Les institutions jouent un rôle dans la perpétuation de l’ordre social. Elles ont donc les cartes en mains pour participer à le renverser.

La honte des victimes… doit changer de camp

Aussi, la honte pèse sur les victimes. Ainsi que la culpabilité, la peur, le trauma… Mais la honte doit changer de camp. La victime ne doit pas se retrouver doublement isolée.

La stigmatisation est un poids supplémentaire. Elle nourrit d’ailleurs le silence et l’invisibilisation. Nous devons offrir un cadre sécurisé et bienveillant aux victimes. Et non pas un cadre de culpabilisation et de responsabilisation.

La solution ? Sortir du silence !

Donc, sortir du silence est impératif. Notre façon d’appréhender et de traiter l’inceste dans sa globalité et dans sa complexité doit être revue.

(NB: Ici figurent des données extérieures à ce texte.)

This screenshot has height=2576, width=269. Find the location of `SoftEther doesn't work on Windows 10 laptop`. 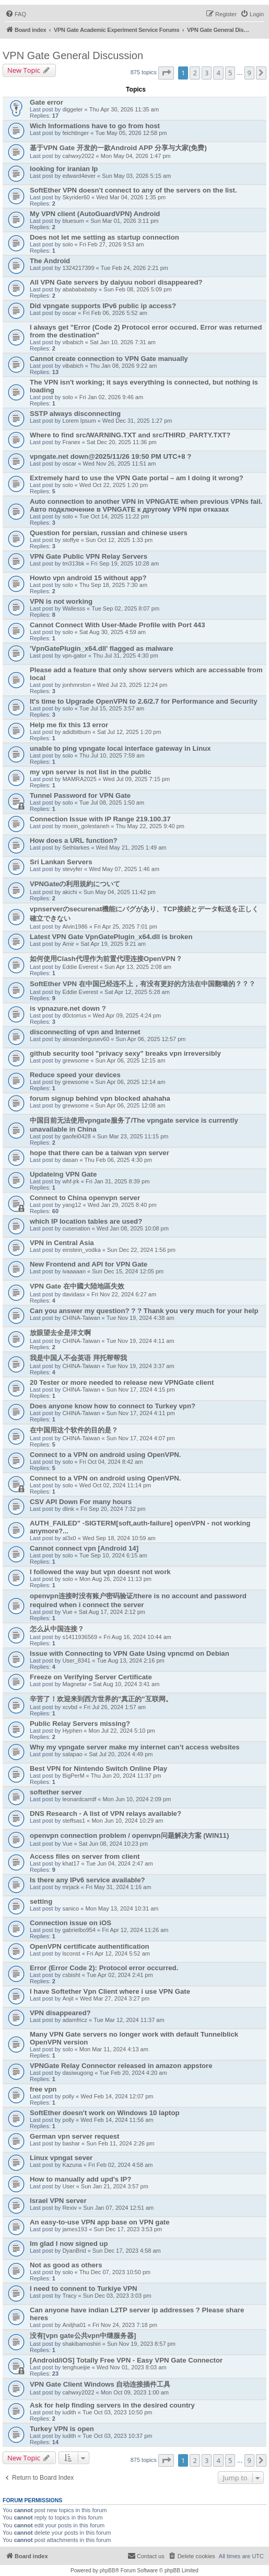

Nous devons nous séparer du déni. Cela passe par une remise en question des structures de pouvoir patriarcales et des normes sociales. Ainsi que par une mise à jour, une réforme institutionnelle.

En effet, nous avons un rôle à jouer. Nous en jouons en fait déjà un. Pour qu’il soit bénéfique, nous pouvons commencer par faire preuve de vigilance.

Nous pouvons également nous éduquer et transmettre nos connaissances. Que ce soit sur l’inceste directement, mais aussi sur le pouvoir ou les rapports de genre.

À notre échelle : informons-nous, croyons les victimes, ne détournons pas le regard, mais, mettons en lumière. Créons un environnement bienveillant, dans une culture de l’écoute.

En ce sens, briser le silence est un acte de résistance face au système dominant. Mais c’est surtout une volonté d’aller vers une société plus juste. Ce n’est pas qu’une démarche individuelle pour les victimes. C’est un impératif sociétal.